DIANE SANFILIPPO: You know, I think we're going to the Weston Price Conference this weekend, and I think, we know we're going to see people who are healthy and robust, and we know that their goal isn't the same as people who come from a different perspective. It's not about leanness. It's about this internal health because we know we can look at people who are super lean, who are absolutely broken on the inside and it's not the accurate way to do it. But my issue with sort of my metabolism right now is that travelling is really hard on me. It's hard on me because I can only train maybe 2 or 3 days a week sometimes; just the schedule is really hard to keep. Finding a gym that will let me sort of do what I need to do that's based on the programming I've been doing and not just kind of show up for whatever they've been doing, which may not be aligned with [cuts out from 11:51-11:56] I think it's a matter of [cuts out from 11:58-12:01] of really, you know, staying in tune with your own body. [cuts out from 12:04-12:06] Do we need to re-record this?

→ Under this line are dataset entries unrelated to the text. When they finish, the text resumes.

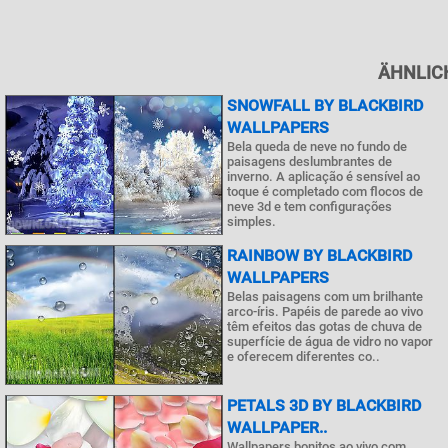
ÄHNLIC
SNOWFALL BY BLACKBIRD
WALLPAPERS
Bela queda de neve no fundo de
paisagens deslumbrantes de
inverno. A aplicação é sensível ao
toque é completado com flocos de
neve 3d e tem configurações
simples.
RAINBOW BY BLACKBIRD
WALLPAPERS
Belas paisagens com um brilhante
arco-íris. Papéis de parede ao vivo
têm efeitos das gotas de chuva de
superfície de água de vidro no vapor
e oferecem diferentes co..
PETALS 3D BY BLACKBIRD
WALLPAPER..
Wallpapers bonitos ao vivo com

LIZ WOLFE: You dropped out just for a second, but I don't think anything…I don't think it affected anything, so…


LIZ WOLFE: Yeah. I think we're all right.

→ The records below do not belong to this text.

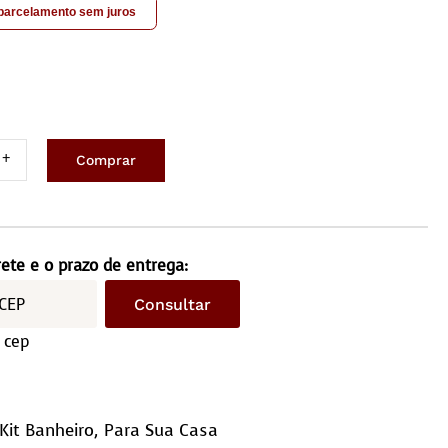
 parcelamento sem juros
Comprar
junto
eiro
rete e o prazo de entrega:
Consultar
as–
 cep
driculado
10)
ntidade
Kit Banheiro
,
Para Sua Casa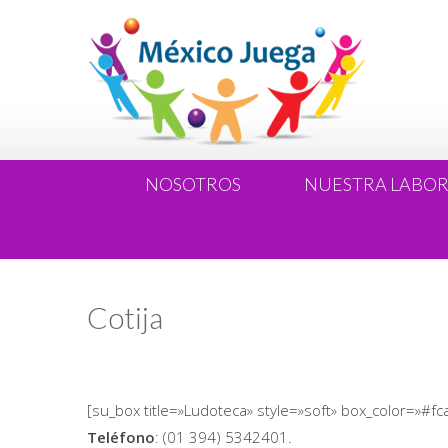
NOSOTROS
NUESTRA LABO
Cotija
[su_box title=»Ludoteca» style=»soft» box_color=»#fc
Teléfono
: (01 394) 5342401.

DIANE SANFILIPPO: Okay, so, you know, I was looking up some pictures recently from, I guess it must have been about a year and a half ago, when I went on the MovNat trip, and I do this kind of often where I look at old pictures and I remember thinking at the time that I wasn't very lean, and then I look at the picture, and I'm like, yeah, I was. So [laughs] I think some people may need to be taking more pictures than they do, and really getting a different perspective on things, but this whole traveling thing, not keeping my regular schedule, just the inflammation that comes from air travel and the pressure changes, my body is just not, you know, where I would say I want it to be, but at the same time, I'm happy. You know? Like whatever. Maybe I just need to wear something different and just keep going because I'm meeting people and doing what I want to do, and so that really is kind of the other marker for me. Like how happy am I with what I'm doing, and just because it doesn't reflect in smaller jeans size doesn't mean that I'm not successful at maintaining health.

LIZ WOLFE: Right. And this isn't to say that there's anything wrong with having leanness goals…

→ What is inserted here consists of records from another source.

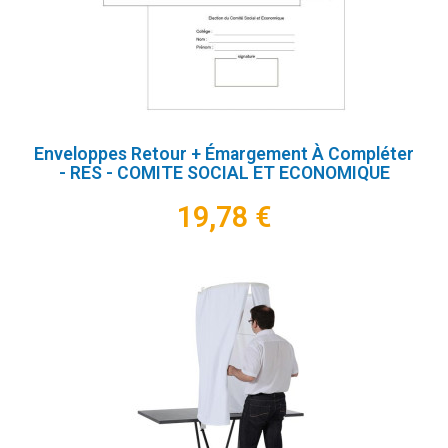
Enveloppes Retour + Émargement À Compléter
- RES - COMITE SOCIAL ET ECONOMIQUE
19,78 €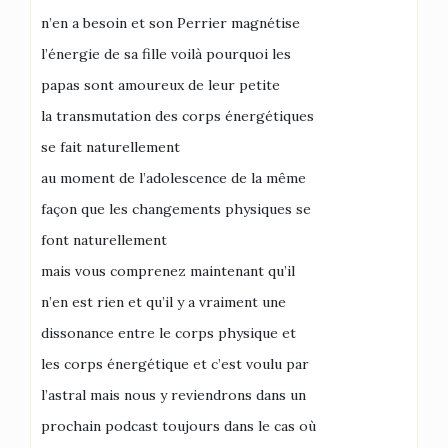
n’en a besoin et son Perrier magnétise
l’énergie de sa fille voilà pourquoi les
papas sont amoureux de leur petite
la transmutation des corps énergétiques
se fait naturellement
au moment de l’adolescence de la même
façon que les changements physiques se
font naturellement
mais vous comprenez maintenant qu’il
n’en est rien et qu’il y a vraiment une
dissonance entre le corps physique et
les corps énergétique et c’est voulu par
l’astral mais nous y reviendrons dans un
prochain podcast toujours dans le cas où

LIZ WOLFE: But if you are preoccupied with leanness, you know, exclusive to gym performance because I love performance goals, you know?


LIZ WOLFE: I think performance goals are great, but if you’re really mostly worried about leanness and that's why you’re going to the gym, and your digestion is crap, then we really can't confuse that, that marker of leanness with health, and I really just think that's our kind of final…our final word on the matter, you know?

DIANE SANFILIPPO: Yeah, definitely.

LIZ WOLFE: Cool. All right, onto questions. Question number one. “Brewer's Yeast.” This is from Lucia, Lucia or Lucia, not sure.
“What are your opinions on Lewis Labs Brewer's Yeast? Necessary? Any risk of MSG? Dare I consume? Totes Paleo! Curious about supplementation, having issues with acne due to falling off the Paleo wagon for two weeks and stress (life changes, yadda yadda!).”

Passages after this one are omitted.